[Records contained in a dataset]

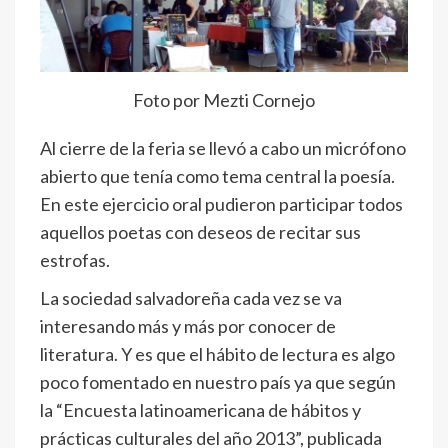
Foto por Mezti Cornejo
Al cierre de la feria se llevó a cabo un micrófono
abierto que tenía como tema central la poesía.
En este ejercicio oral pudieron participar todos
aquellos poetas con deseos de recitar sus
estrofas.
La sociedad salvadoreña cada vez se va
interesando más y más por conocer de
literatura. Y es que el hábito de lectura es algo
poco fomentado en nuestro país ya que según
la “Encuesta latinoamericana de hábitos y
prácticas culturales del año 2013”, publicada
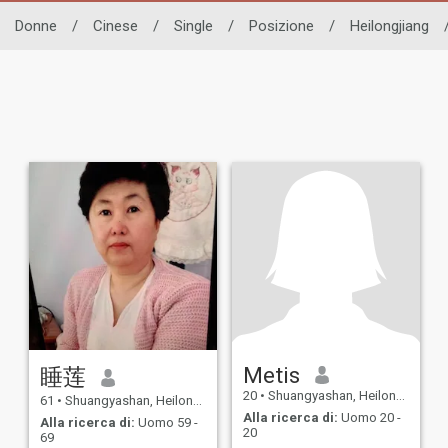
Donne
/
Cinese
/
Single
/
Posizione
/
Heilongjiang
Metis
睡莲
20
•
Shuangyashan, Heilongjiang, Cina
61
•
Shuangyashan, Heilongjiang, Cina
Alla ricerca di:
Uomo 20 -
Alla ricerca di:
Uomo 59 -
20
69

EXERCISE - The answer must consist only of the lines from the beginning of the entries above through the line that holds "poco fomentado en nuestro país ya que según", reproduced exactly and without pictures.

RESPONSE TO THE TASK -
Foto por Mezti Cornejo
Al cierre de la feria se llevó a cabo un micrófono
abierto que tenía como tema central la poesía.
En este ejercicio oral pudieron participar todos
aquellos poetas con deseos de recitar sus
estrofas.
La sociedad salvadoreña cada vez se va
interesando más y más por conocer de
literatura. Y es que el hábito de lectura es algo
poco fomentado en nuestro país ya que según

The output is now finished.